Belakangan ini, semakin banyak wanita ditahbiskan menjadi anggota golongan pendeta. Tetapi Paulus mengajar Timotius, ”Aku tidak mengizinkan perempuan mengajar dan juga tidak mengizinkannya memerintah laki-laki.” (1 Timotius 2:12) Namun, ini tidak berarti bahwa seorang wanita Kristen tidak dapat mengajar anak-anaknya atau mengajar di antara khalayak ramai. Ia tidak boleh mengajar di dalam sidang.
Kalau begitu, apakah wanita tidak diperbolehkan menyatakan pendapatnya dalam perhimpunan-perhimpunan? Saksi-Saksi Yehuwa mempelajari brosur ini, Menara Pengawal, dalam salah satu perhimpunan mingguan mereka, dengan menggunakan artikel-artikel yang dilengkapi pertanyaan-pertanyaan mengenai paragraf-paragrafnya. Rohaniwan yang memimpin pelajaran, yang selalu seorang saudara, mengundang anggota-anggota sidang, termasuk para saudari, untuk menjawab pertanyaan-pertanyaan ini. Namun wanita-wanita ini tidak mengajar. Mereka hanya mengungkapkan pokok-pokok yang ada dalam artikel dengan kata-kata sendiri. Anak-anak juga dianjurkan untuk ikut menjawab, dan sering kali komentar mereka yang biasanya singkat dan sederhana, benar-benar tepat.
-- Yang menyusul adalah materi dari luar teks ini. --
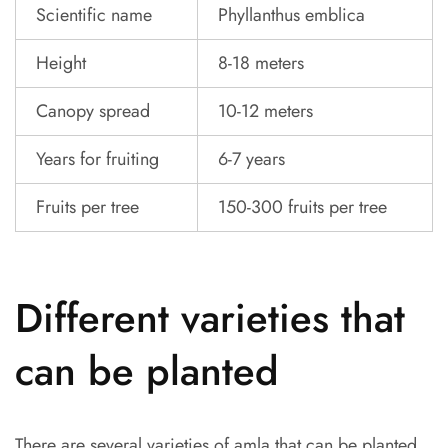
Scientific name
Phyllanthus emblica
Height
8-18 meters
Canopy spread
10-12 meters
Years for fruiting
6-7 years
Fruits per tree
150-300 fruits per tree
Different varieties that
can be planted
There are several varieties of amla that can be planted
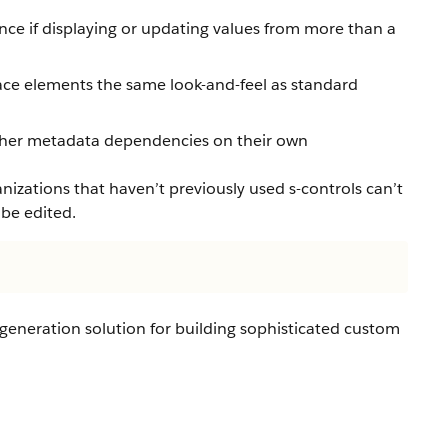
ce if displaying or updating values from more than a
ace elements the same look-and-feel as standard
other metadata dependencies on their own
izations that haven’t previously used s-controls can’t
 be edited.
-generation solution for building sophisticated custom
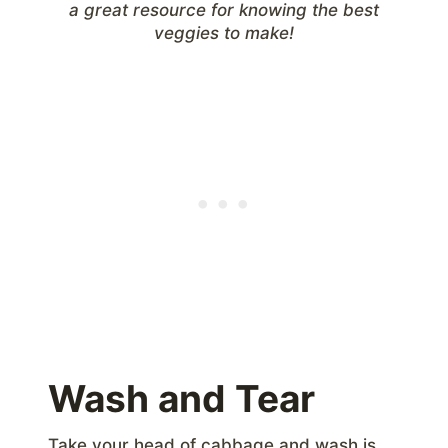
a great resource for knowing the best
veggies to make!
Wash and Tear
Take your head of cabbage and wash is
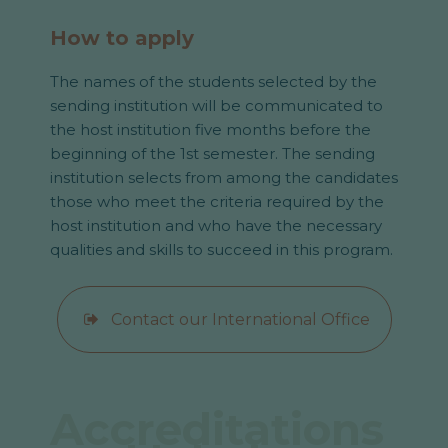
How to apply
The names of the students selected by the
sending institution will be communicated to
the host institution five months before the
beginning of the 1st semester. The sending
institution selects from among the candidates
those who meet the criteria required by the
host institution and who have the necessary
qualities and skills to succeed in this program.
Contact our International Office
Accreditations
Paulus juga membuat pernyataan ini mengenai wanita, ”Jika mereka ingin mengetahui sesuatu, baiklah mereka menanyakannya kepada suaminya di rumah. Sebab tidak sopan bagi perempuan untuk berbicara dalam pertemuan Jemaat.” (1 Korintus 14:35) Ini berarti bahwa jika seorang saudari tidak mengerti atau merasa terganggu oleh suatu pernyataan yang dibacakan atau dibuat selama perhimpunan, ia tidak boleh mengajukan pokok-pokok bantahan di hadapan sidang. Sebaliknya, ia hendaknya meminta suaminya untuk menjelaskan hal-hal tersebut pada waktu berada di rumah.
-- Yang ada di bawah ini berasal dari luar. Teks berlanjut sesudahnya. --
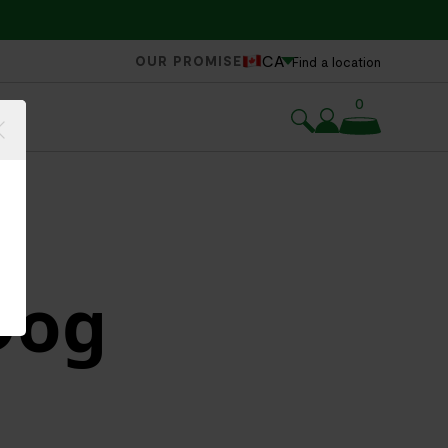
CA
OUR PROMISE
Find a location
0
Dog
Namun, ada waktunya bagi wanita Kristen untuk menginjil kepada kaum pria. Saksi-Saksi Yehuwa menggunakan banyak waktu untuk memberitakan kabar baik Kerajaan dari rumah ke rumah. Bila seorang penginjil wanita bertemu dengan seorang pria dalam pengabaran, apakah ia harus meminta diri dan pergi? Tentu saja tidak. Dalam hal ini, ia tidak berbicara kepada sidang melainkan kepada satu orang yang mungkin tidak beriman. Demikian juga, seorang rohaniwan wanita dapat belajar Alkitab dengan suatu keluarga bukan Kristen sekalipun sang ayah hadir.
Yesus
Kristus—Teladan yang Istimewa
Yesus adalah teladan istimewa yang patut kita tiru! Ia adalah guru terbaik, penginjil yang paling jitu, pekerja yang sangat bergairah, dan penasihat yang paling pengasih yang pernah hidup di bumi. Mengikuti jejaknya merupakan hak istimewa yang besar sekali. Apakah saudara berupaya melakukan hal itu?
Jutaan dari Saksi-Saksi Yehuwa berbuat sebisa-bisanya untuk meniru dia, meskipun tidak secara sempurna. Metode Yesus sangat berbeda dengan yang digunakan kebanyakan pendeta dewasa ini. Ia tidak membunyikan lonceng gereja dan menunggu orang-orang datang kepadanya, sekalipun memang ada banyak yang datang atas kemauan sendiri. Sebaliknya, ia pergi menjumpai orang-orang dan mengajar di rumah mereka, di tempat-tempat umum, di atas gunung, dan di tepi Laut Galilea. Kadang-kadang ia berbicara kepada kelompok dari ribuan orang, seperti digambarkan di bawah ini.—Matius 9:35; 13:36; Lukas 8:1.
Menolong
yang Miskin, yang Sakit, dan yang Lanjut Usia
Ada berapa banyak dari mereka dewasa ini? Ratusan juta. Dan jumlahnya meningkat dengan pesat seraya keadaan dunia makin memburuk dan sistem sekarang mendekati akhirnya yang lengkap pada perang Armagedon. (Wahyu 16:16) Bencana alam, kelaparan, dan wabah penyakit menambah kerusakan dan penderitaan. Orang-orang Kristen yang mula-mula harus menghadapi problem-problem demikian. Kira-kira pada tahun 46 M., pada waktu Klaudius menjadi kaisar Roma, timbul bala kelaparan. Lalu, apa yang dilakukan murid-murid? Mereka ”memutuskan untuk mengumpulkan suatu sumbangan, sesuai dengan kemampuan mereka masing-masing dan mengirimkannya kepada saudara-saudara yang diam di Yudea.”—Kisah 11:27-30.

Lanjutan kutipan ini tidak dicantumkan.